- [MATERIAL SUPPLIED]:
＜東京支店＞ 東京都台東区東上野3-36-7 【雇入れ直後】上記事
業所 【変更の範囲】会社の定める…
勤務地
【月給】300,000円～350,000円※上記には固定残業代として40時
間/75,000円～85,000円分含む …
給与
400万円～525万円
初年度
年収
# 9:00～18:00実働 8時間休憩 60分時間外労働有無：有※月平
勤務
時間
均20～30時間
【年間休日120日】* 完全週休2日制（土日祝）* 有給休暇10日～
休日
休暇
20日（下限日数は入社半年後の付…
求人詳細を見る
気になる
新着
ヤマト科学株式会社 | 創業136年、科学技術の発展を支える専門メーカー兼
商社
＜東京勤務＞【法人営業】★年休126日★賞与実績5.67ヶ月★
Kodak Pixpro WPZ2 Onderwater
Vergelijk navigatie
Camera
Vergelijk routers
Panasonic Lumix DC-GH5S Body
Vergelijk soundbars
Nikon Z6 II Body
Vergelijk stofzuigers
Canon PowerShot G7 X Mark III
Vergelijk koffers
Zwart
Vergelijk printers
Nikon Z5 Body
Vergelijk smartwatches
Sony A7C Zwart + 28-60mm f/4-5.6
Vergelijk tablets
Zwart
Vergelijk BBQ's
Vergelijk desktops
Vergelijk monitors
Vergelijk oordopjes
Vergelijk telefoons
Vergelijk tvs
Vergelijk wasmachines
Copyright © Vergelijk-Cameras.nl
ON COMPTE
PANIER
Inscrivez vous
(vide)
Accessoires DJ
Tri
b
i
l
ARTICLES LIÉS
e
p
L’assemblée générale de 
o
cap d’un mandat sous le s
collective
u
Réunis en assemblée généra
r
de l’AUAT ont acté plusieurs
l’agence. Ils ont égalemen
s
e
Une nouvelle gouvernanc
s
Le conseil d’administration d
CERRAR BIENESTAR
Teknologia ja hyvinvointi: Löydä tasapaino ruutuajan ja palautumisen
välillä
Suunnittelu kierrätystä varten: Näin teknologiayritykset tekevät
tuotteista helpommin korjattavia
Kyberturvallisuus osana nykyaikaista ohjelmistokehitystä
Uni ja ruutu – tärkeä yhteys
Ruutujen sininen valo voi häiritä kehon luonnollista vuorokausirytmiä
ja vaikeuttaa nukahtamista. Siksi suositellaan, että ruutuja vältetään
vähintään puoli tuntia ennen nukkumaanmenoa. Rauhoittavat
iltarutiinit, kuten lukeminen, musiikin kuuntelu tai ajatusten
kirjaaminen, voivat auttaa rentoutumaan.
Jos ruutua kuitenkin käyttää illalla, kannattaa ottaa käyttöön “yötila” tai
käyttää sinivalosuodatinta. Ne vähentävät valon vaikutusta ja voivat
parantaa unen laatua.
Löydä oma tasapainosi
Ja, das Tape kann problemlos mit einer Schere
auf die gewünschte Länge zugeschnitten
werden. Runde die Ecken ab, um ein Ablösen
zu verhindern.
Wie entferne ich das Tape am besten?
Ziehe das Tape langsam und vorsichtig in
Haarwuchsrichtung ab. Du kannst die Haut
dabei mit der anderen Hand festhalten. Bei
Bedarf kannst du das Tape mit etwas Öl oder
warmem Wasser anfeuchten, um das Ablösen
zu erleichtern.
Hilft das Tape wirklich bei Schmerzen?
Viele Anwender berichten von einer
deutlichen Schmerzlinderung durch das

- [WHAT TO PRODUCE]:
Every line in the data that includes the word "Löydä" should be counted, and only the resulting number given.

- [EXERCISE RESULT]:
2